**TASK GOAL:** Every line of the material below should be output exactly as written, with the images skipped.

**GIVEN RECORDS:**
§ §

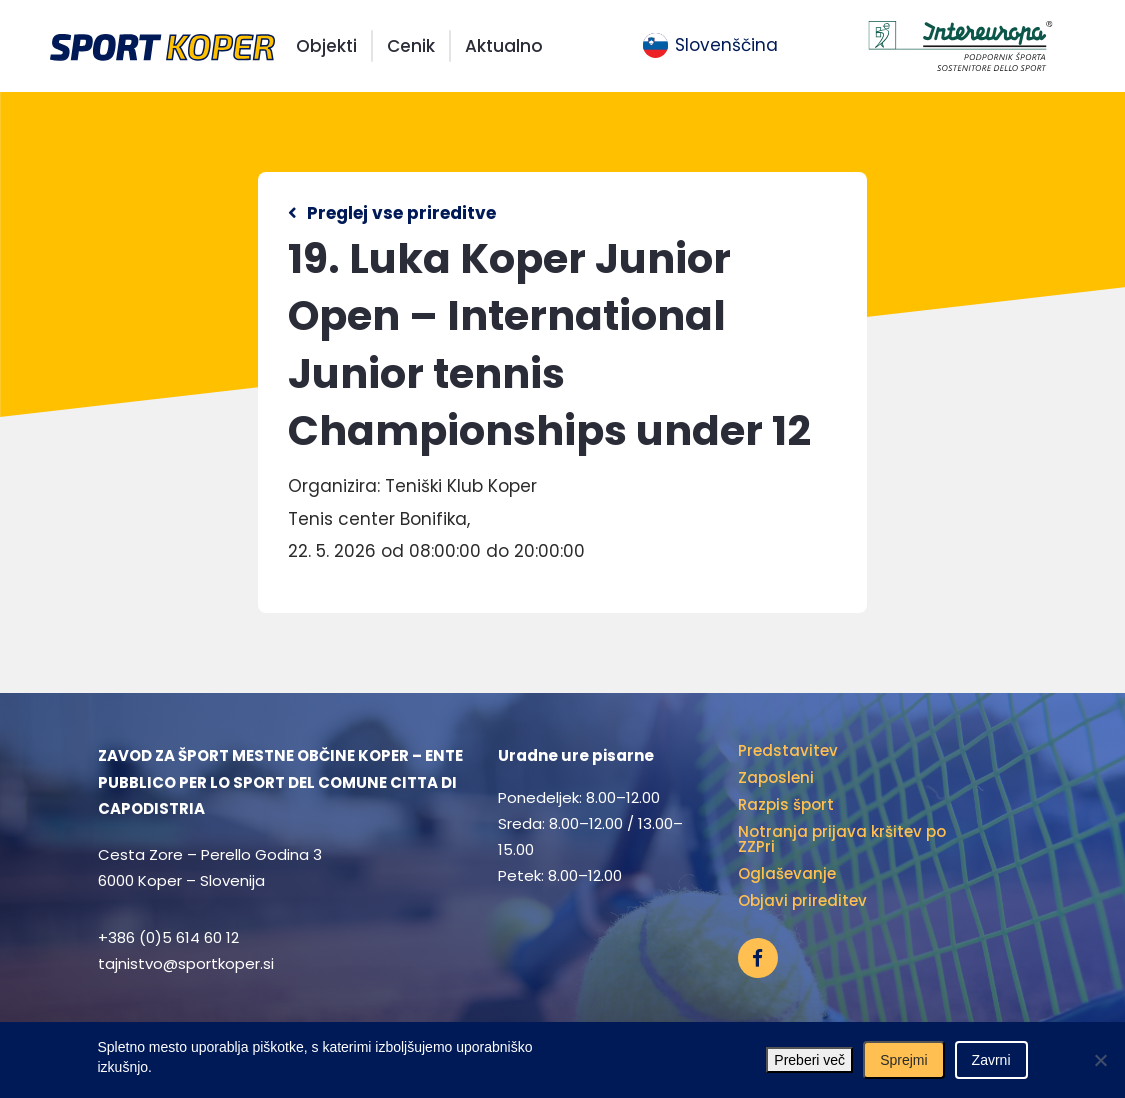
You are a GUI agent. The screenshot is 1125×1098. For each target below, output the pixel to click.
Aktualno (504, 46)
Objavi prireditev (802, 900)
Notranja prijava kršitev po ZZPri (842, 839)
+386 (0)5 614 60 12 (168, 937)
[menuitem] (710, 46)
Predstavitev (788, 750)
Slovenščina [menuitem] (726, 45)
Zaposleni (776, 777)
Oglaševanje (787, 873)
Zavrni (991, 1060)
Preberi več (809, 1060)
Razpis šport (786, 804)
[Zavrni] (1100, 1060)
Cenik (411, 46)
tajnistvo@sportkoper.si (186, 963)
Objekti (326, 46)
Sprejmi (903, 1060)
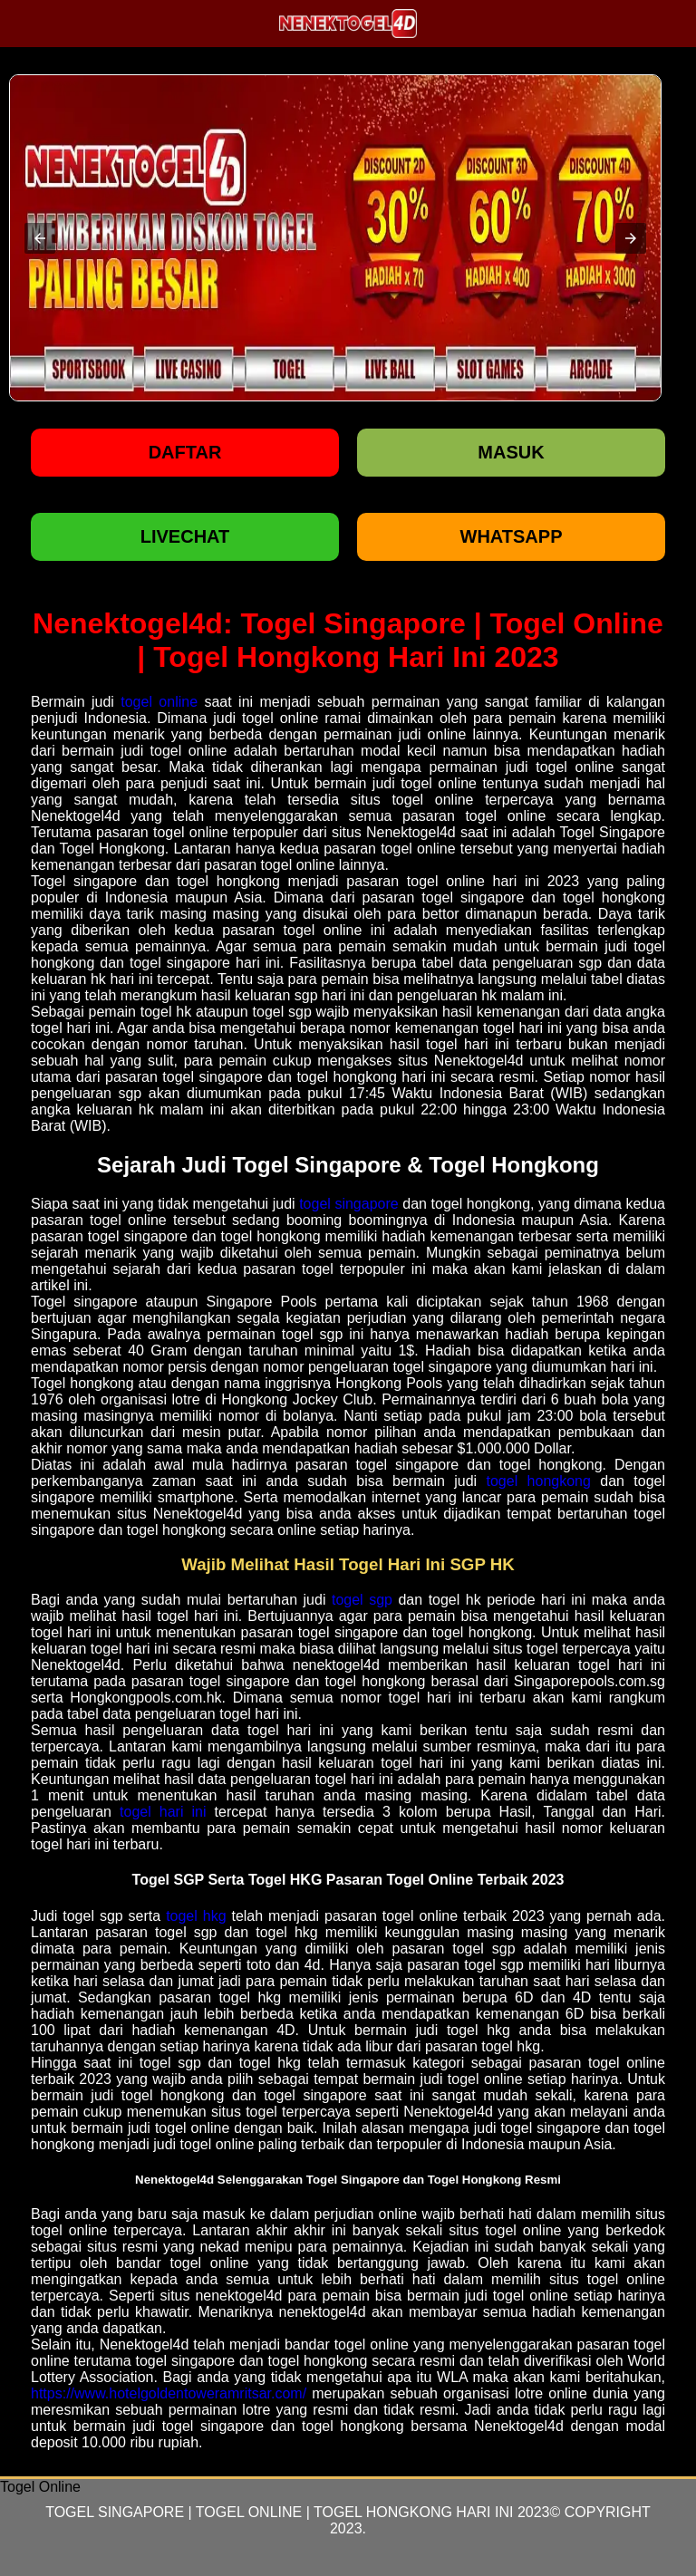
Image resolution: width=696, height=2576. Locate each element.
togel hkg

§ §

**RESULT OF THE EXERCISE:**
You are a GUI agent. The screenshot is 1125×1098. For each target below, output the pixel to click.
Aktualno (504, 46)
Objavi prireditev (802, 900)
Notranja prijava kršitev po ZZPri (842, 839)
+386 (0)5 614 60 12 (168, 937)
[menuitem] (710, 46)
Predstavitev (788, 750)
Slovenščina [menuitem] (726, 45)
Zaposleni (776, 777)
Oglaševanje (787, 873)
Zavrni (991, 1060)
Preberi več (809, 1060)
Razpis šport (786, 804)
[Zavrni] (1100, 1060)
Cenik (411, 46)
tajnistvo@sportkoper.si (186, 963)
Objekti (326, 46)
Sprejmi (903, 1060)
Image resolution: width=696, height=2576. Locate each element.
togel hkg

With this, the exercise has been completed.